Language Translation


Shalom to all!

I am on my way from the United States to Australia this week, where I will begin speaking this Friday in Newcastle and in several other parts of New South Wales, including next week at the Parliament building in Sydney, then in the Brisbane area, and finally in Melbourne. I have posted my speaking schedule just below this month’s Israel news update for those of you living in the lovely land Down Under. After experiencing a bit of the heavy rain that fell in California last week (as was also the case in Israel), it will be nice to head into summertime in Australia!

Many significant things occurred in Israel and the Middle East this month, which are highlighted below. The threat of renewed conflict between Israel and the Lebanese Shiite Hizbullah militia was high on the news agenda, along with the worrisome prospect that Syria would join such a war this time around. There was also renewed action in and around the Hamas-ruled Gaza Strip, with rockets
falling once again near the coastal city of Ashkelon and elsewhere, and a bombing attack in Jordan. The details are below.

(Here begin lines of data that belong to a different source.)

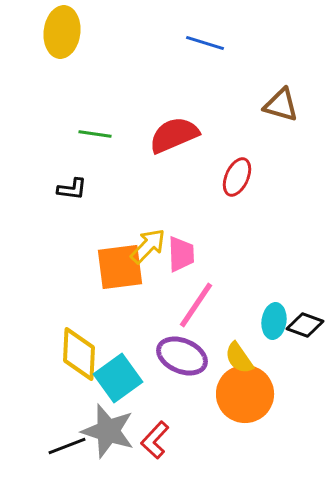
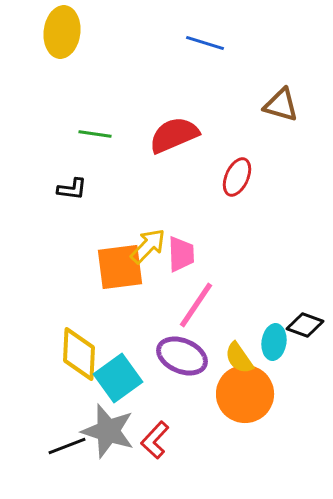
cyan ellipse: moved 21 px down
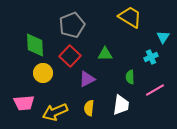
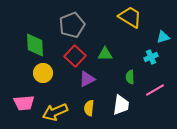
cyan triangle: rotated 40 degrees clockwise
red square: moved 5 px right
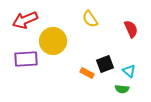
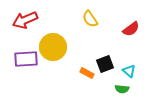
red semicircle: rotated 78 degrees clockwise
yellow circle: moved 6 px down
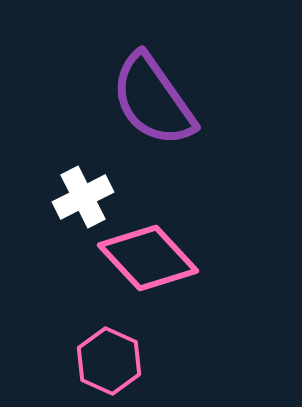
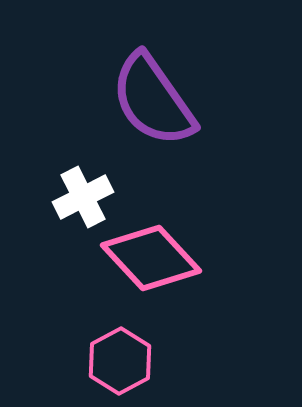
pink diamond: moved 3 px right
pink hexagon: moved 11 px right; rotated 8 degrees clockwise
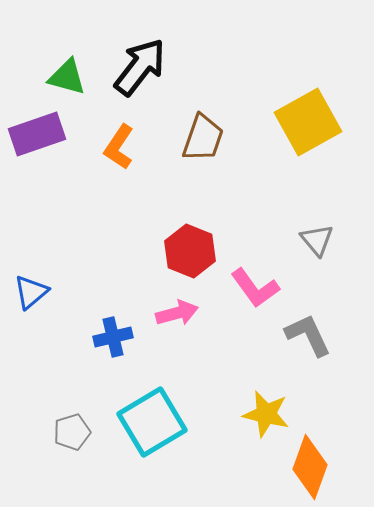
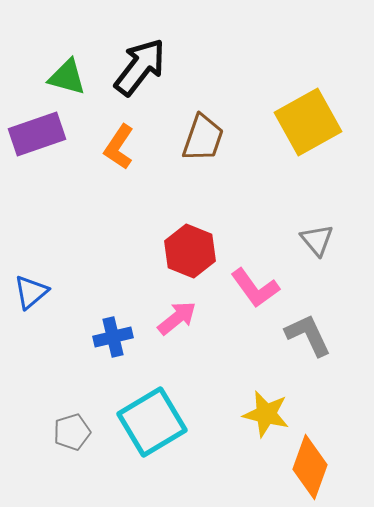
pink arrow: moved 5 px down; rotated 24 degrees counterclockwise
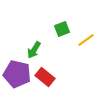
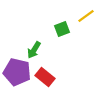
yellow line: moved 24 px up
purple pentagon: moved 2 px up
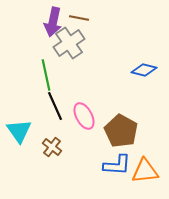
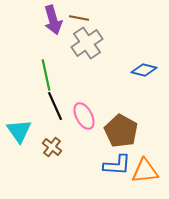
purple arrow: moved 2 px up; rotated 28 degrees counterclockwise
gray cross: moved 18 px right
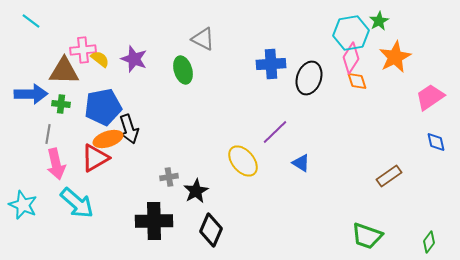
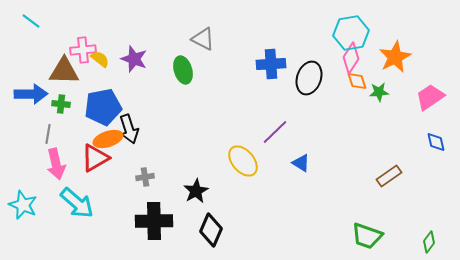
green star: moved 71 px down; rotated 24 degrees clockwise
gray cross: moved 24 px left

I mentioned before that I carried out a series of television interviews in Jerusalem last October for the Zola Levitt Presents program based in Dallas. Eight of those interviews will be broadcast over the next two months, and also posted on their web site if you would like to view them.

Despite renewed talk of major conflict in the Middle East, I am still planning to host a tour to Israel this coming June. Tourism visits actually reached a near record level during 2009, as noted below, and I hope things will be calm enough for my tour to proceed as scheduled. The American-based tour company I am
working with is headed by a former Israeli military commander, and I know from past experience that he and his Tel Aviv-based wife will watch the situation closely, with everyone’s safety in mind. As I often tell audiences around the world, I have
lived in ha aretz (the Land) for many years, covering several conflicts there as a journalist, and yet am still alive J!! In fact, the only places on earth where I have been physically assaulted were in the United States and Australia (mugged in
Los Angeles, caught in a gang war in south Florida, and had some fists directed at me by some hostile guys while speaking in Melbourne!). Lord willing, I will mark my 30th anniversary living in the Land of Promise later this year, and consequently know the layout of it very well, and also many of the people who live there. So if you have not been to Israel before or would like to go again, we would be glad to have you join the several dozen people already signed up for the tour. Details are on my website,



By David Dolan

Palestinians in the Gaza Strip marked the one year anniversary of Israel’s “Cast Lead” military operation by renewing rocket attacks against nearby Jewish civilian centers. Israeli Air Force jets went into action to halt the assaults. This came after Egypt began a fresh crackdown designed to curb Palestinian weapons smuggling into the small coastal zone.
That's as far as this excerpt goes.